Former CIA Officer Pleads Guilty To Providing National Defence Information To China
Washington: A former Central Intelligence Agency (CIA) officer targeted in an FBI undercover operation pleaded guilty on Friday to providing national defence information to China, the US Justice Department said, CNN reported.
Alexander Yuk Ching Ma (71) of Honolulu, who served as a CIA officer for more than seven years in the 1980s, worked with an unnamed co-conspirator in 2001 to provide Chinese intelligence "with a large volume of classified US national defence information" in exchange for tens of thousands of dollars, the US Department of Justice said, citing the plea agreement, CNN reported.
Later, Ma applied as a linguist with the FBI's Honolulu Field Office, where he worked from 2004 to 2012, the report said.
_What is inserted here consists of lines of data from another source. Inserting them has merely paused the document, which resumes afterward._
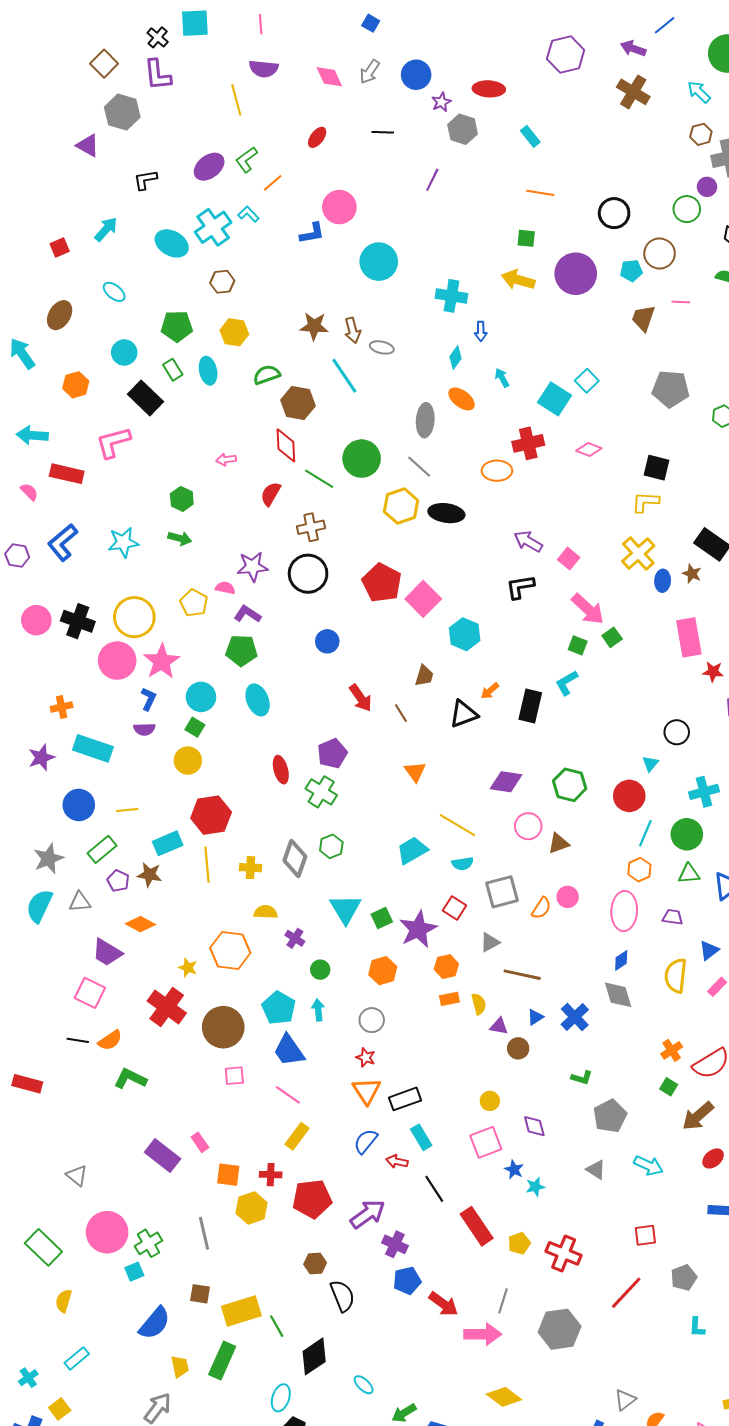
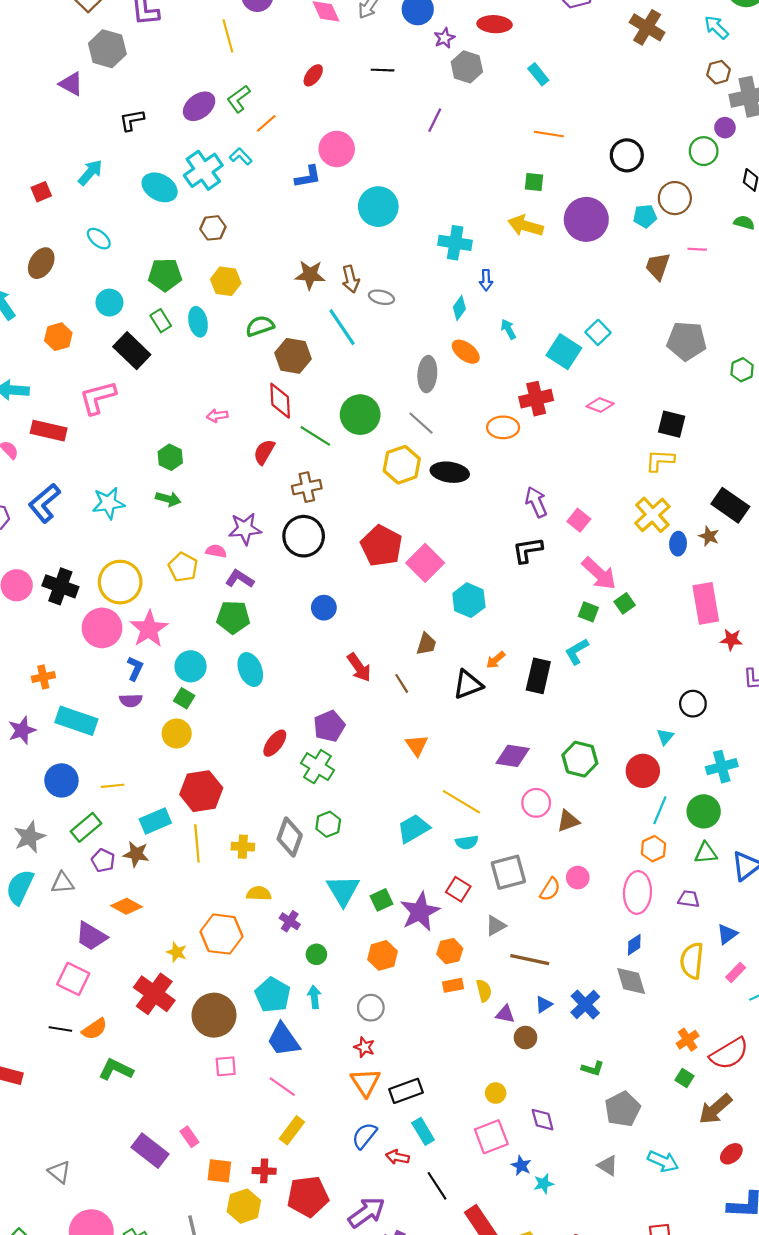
purple arrow: (528, 541) -> (536, 502), turned 36
red ellipse: (281, 770) -> (275, 743), turned 52

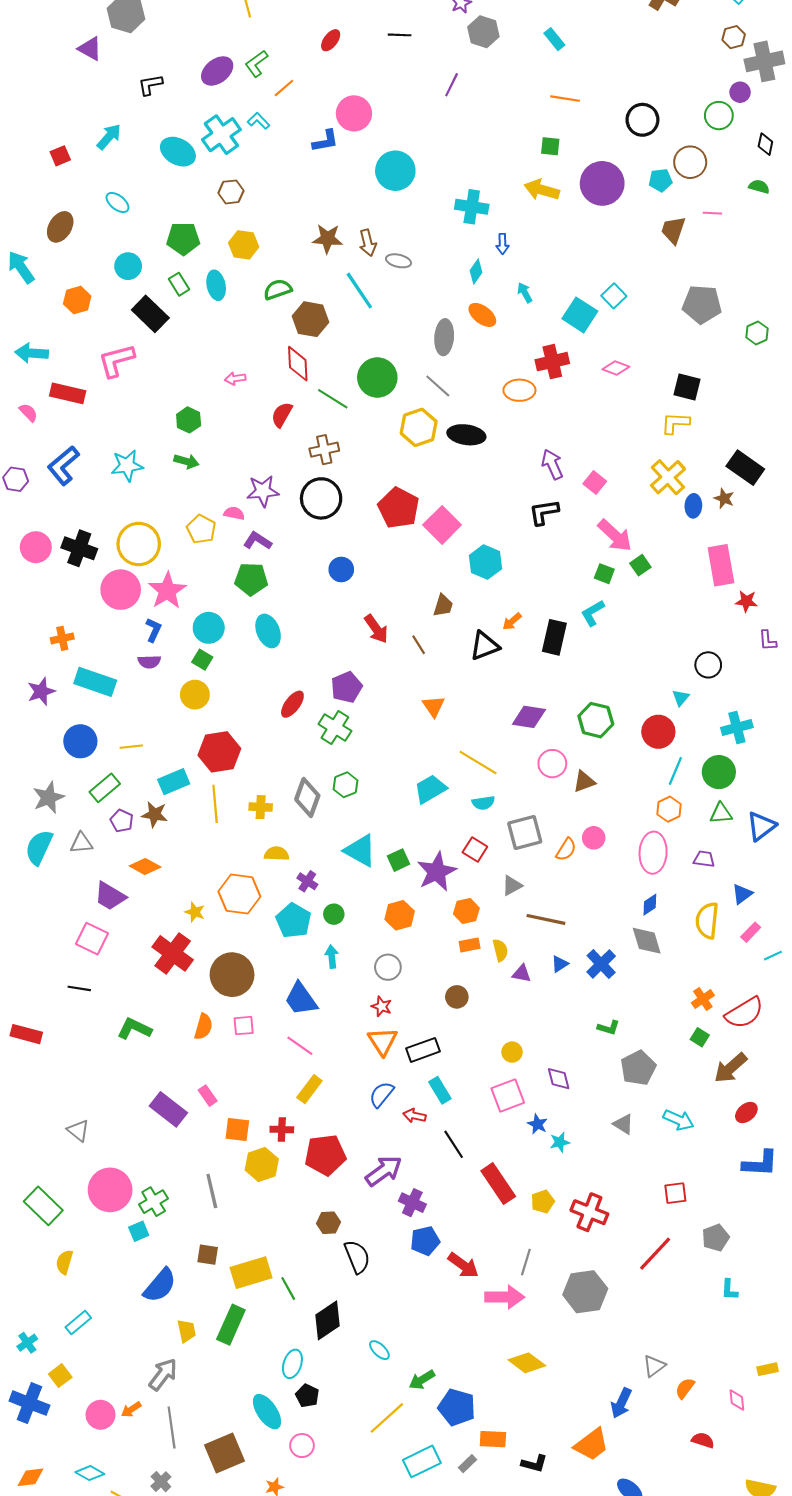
cyan triangle: (343, 890) -> (360, 851), turned -30
cyan pentagon: (273, 995) -> (294, 921), moved
orange semicircle: (95, 1029) -> (203, 1027), moved, turned -40
brown circle: (525, 1038) -> (457, 997), moved

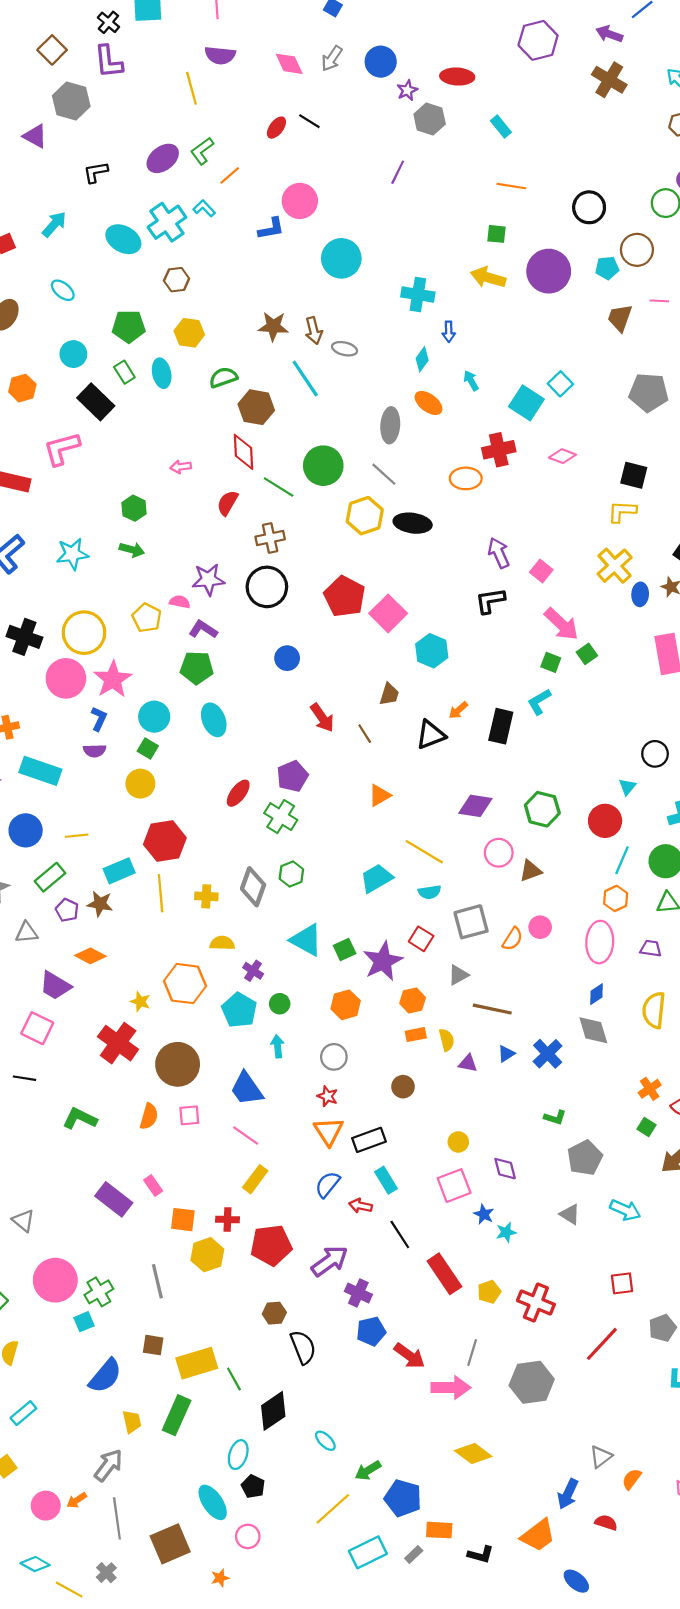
black line: (400, 35) -> (309, 121), moved, turned 30
orange triangle: (434, 706) -> (380, 795), turned 35
red semicircle: (703, 1440) -> (606, 1523), moved

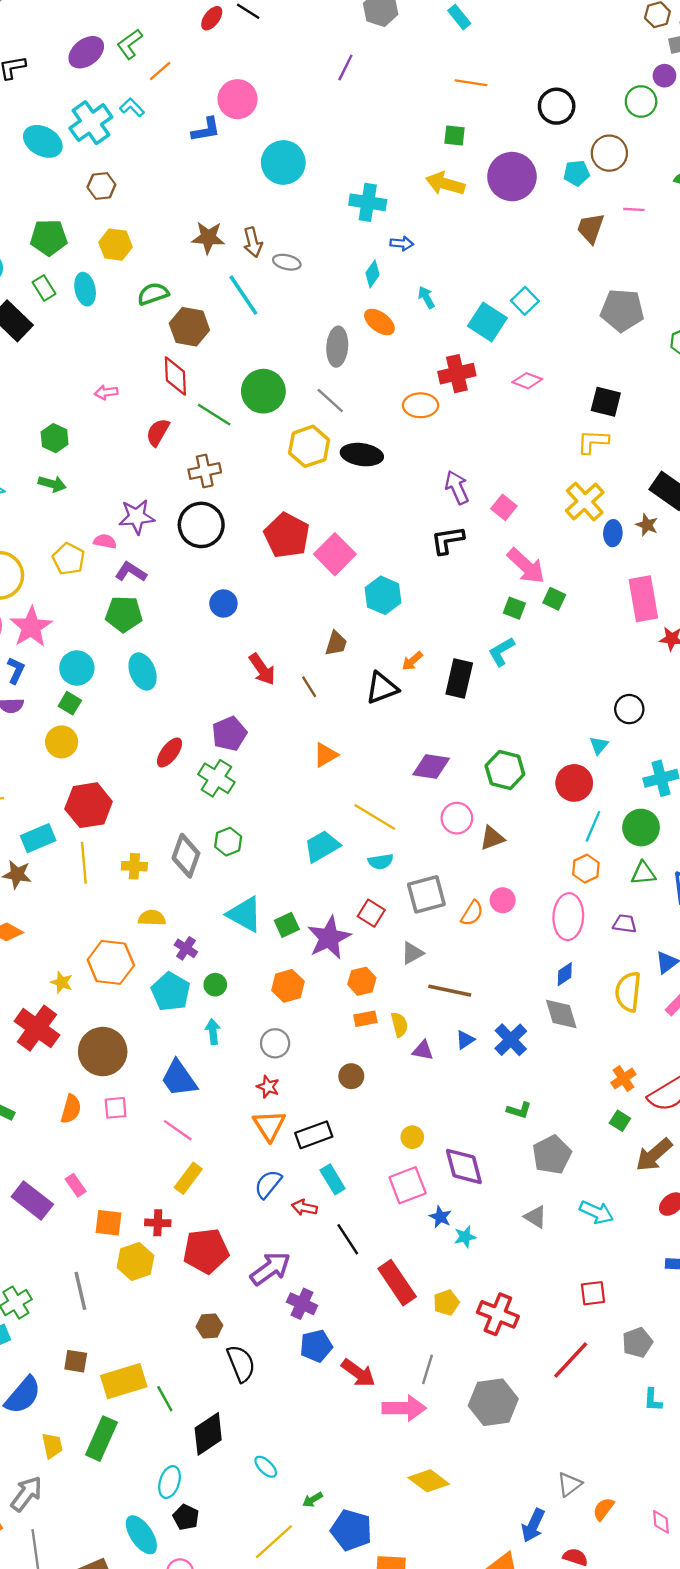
blue arrow: (449, 332) -> (402, 243), turned -84
green square: (587, 654) -> (554, 599), turned -30
purple diamond: (505, 1169) -> (464, 1166), size x1.5
green arrow: (368, 1471) -> (313, 1500), size x0.7

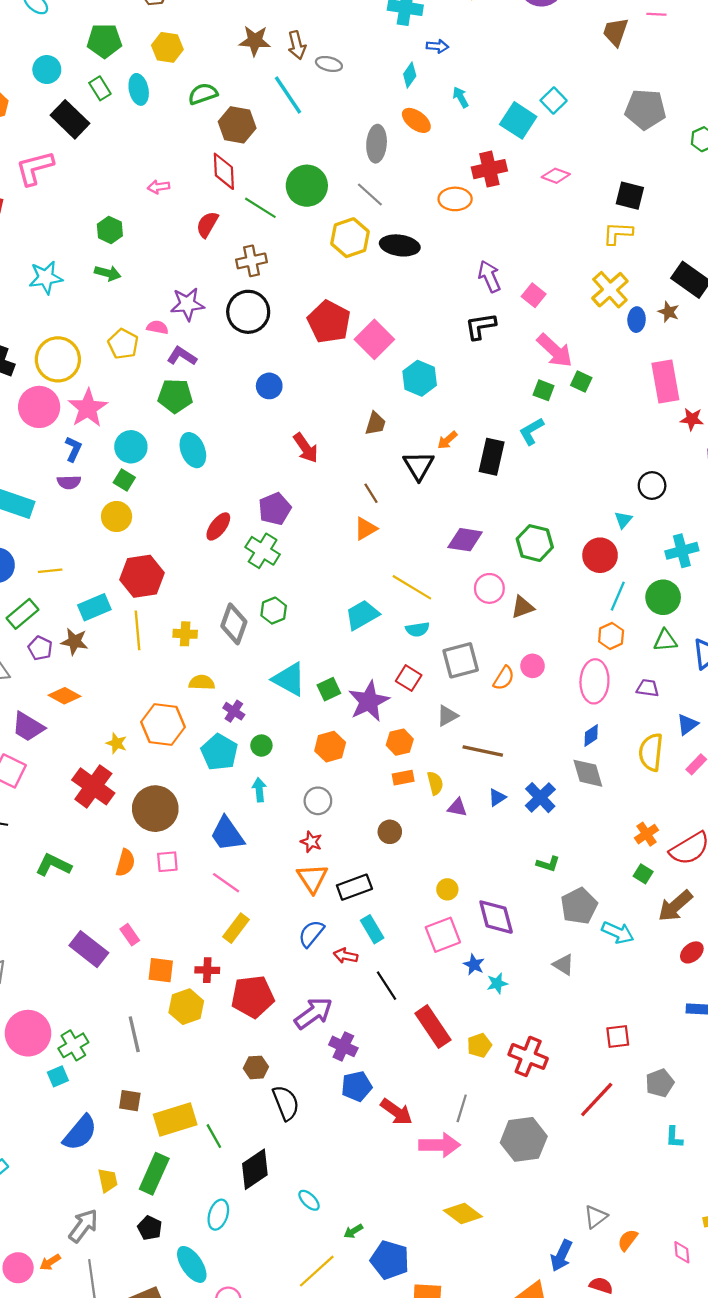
brown line: (309, 687) -> (371, 493), moved
black triangle: (382, 688) -> (419, 466), turned -40
cyan arrow: (596, 1212) -> (618, 933), moved
black pentagon: (186, 1517) -> (150, 1228), moved

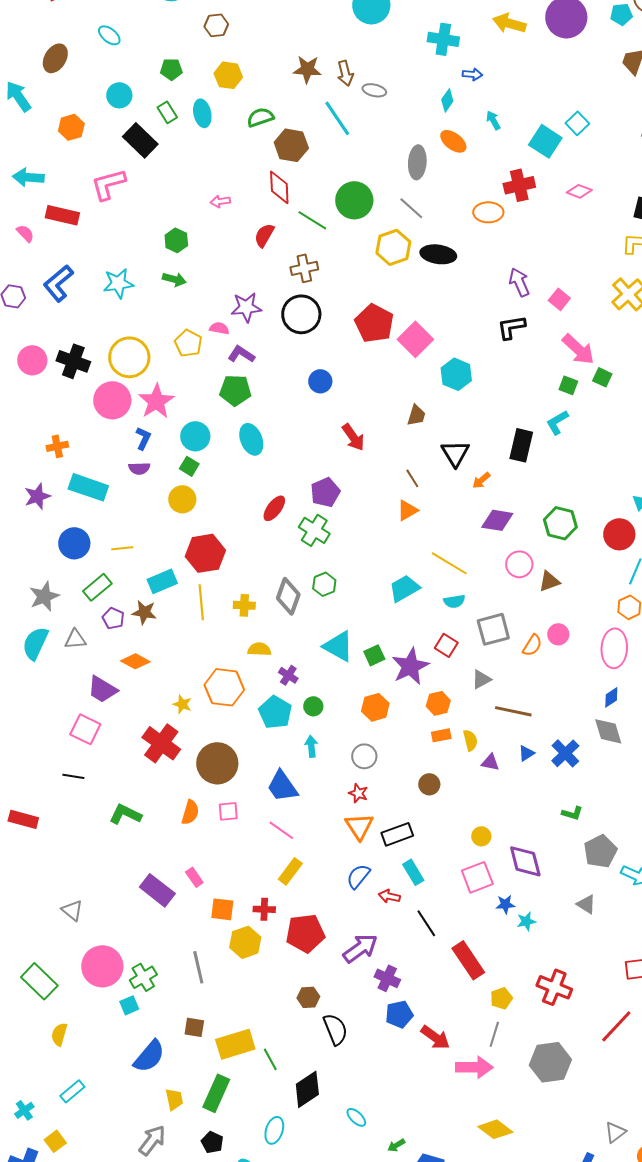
green pentagon: (104, 41) -> (171, 69), size x0.7
orange arrow: (447, 440) -> (481, 480), moved
blue star: (474, 965) -> (505, 904), turned -30
yellow pentagon: (479, 1045) -> (501, 998), moved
In a press release, the US Department of Justice stated, "The FBI, aware of Ma's ties to PRC (People's Republic of China) intelligence, hired Ma, as part of an investigative plan, to work at an off-site location where his activities could be monitored and his contacts with the PRC investigated."
During the course of his monitored employment with the FBI, Alexander Yuk Ching Ma allegedly took a digital camera into the FBI office to take pictures of sensitive documents that he would then take to his handlers in China, CNN reported.
Mentioning one particular set of classified documents provided to Chinese intelligence officers, the US Justice Department said, "Ma confessed that he knew that this information, and the information communicated in March 2001, would be used to injure the United States or to benefit the PRC."
The US Department of Justice said, "Under the terms of the parties' plea agreement, Ma must cooperate with the United States, including by submitting to debriefings by US government agencies," CNN reported.
If the court accepts Ma's plea, former CIA officer faces a sentence of 10 years in federal prison at a hearing due to take place on September 11.